Labat, j’ai lu que dans tes productions tu cherchais « à créer des choses que tu n’entendais pas ailleurs ». Est-ce cette ambition-là qui vous a réunis tous les trois ?
Labat : C’est personnel, mais l’esprit du crew avec Raheem, c’est de délivrer autre chose, un truc avec un esprit hip-hop, plus éclectique, sans se prendre la tête. On sait comment faire crier les gens, tu mets un kick et un gros clap… Nous on essaie d’apporter autre chose.
Mad Rey : On a tous des influences différentes, on mélange tout et c’est ce qui donne cette vibe.
Neue Grafik : Je vais te dire la vérité quand même. À la base c’était une commande d’un promoteur, sans ça, on ne l’aurait peut-être pas fait tel quel, mais y’a eu une proposition et on s’est dit « pourquoi pas ». Sauf que ce « pourquoi pas » est devenu un vrai coup de foudre musical.

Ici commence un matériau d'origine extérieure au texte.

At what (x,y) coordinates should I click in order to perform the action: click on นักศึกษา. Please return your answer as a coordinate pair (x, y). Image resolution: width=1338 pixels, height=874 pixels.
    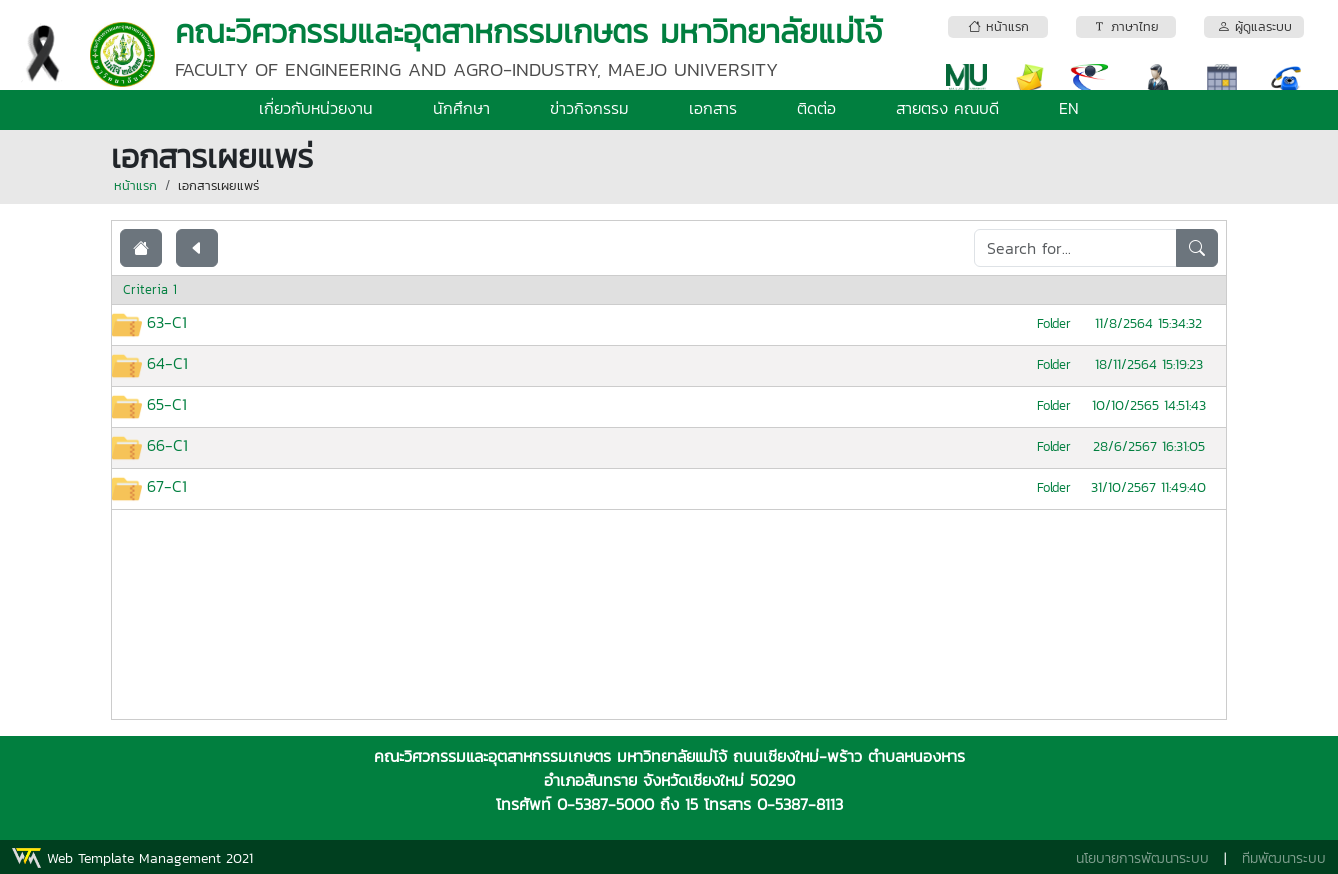
    Looking at the image, I should click on (461, 108).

Si un jour vous regardez Do the Right Thing de Spike Lee, vous comprendrez pourquoi on se kiffe entre nous.
Mad Rey : C’est aussi un hommage à plein d’artistes qu’on aime. On aime la musique pour tout ce qu’elle est, tout ce qu’elle contient. Et le fait de se référer à ce film-là et à une histoire ça nous permet de délivrer un message, une vibe, au-delà de la musique.
Justement cette vibe hip-hop que vous insufflez est venue tout de suite dans le projet ?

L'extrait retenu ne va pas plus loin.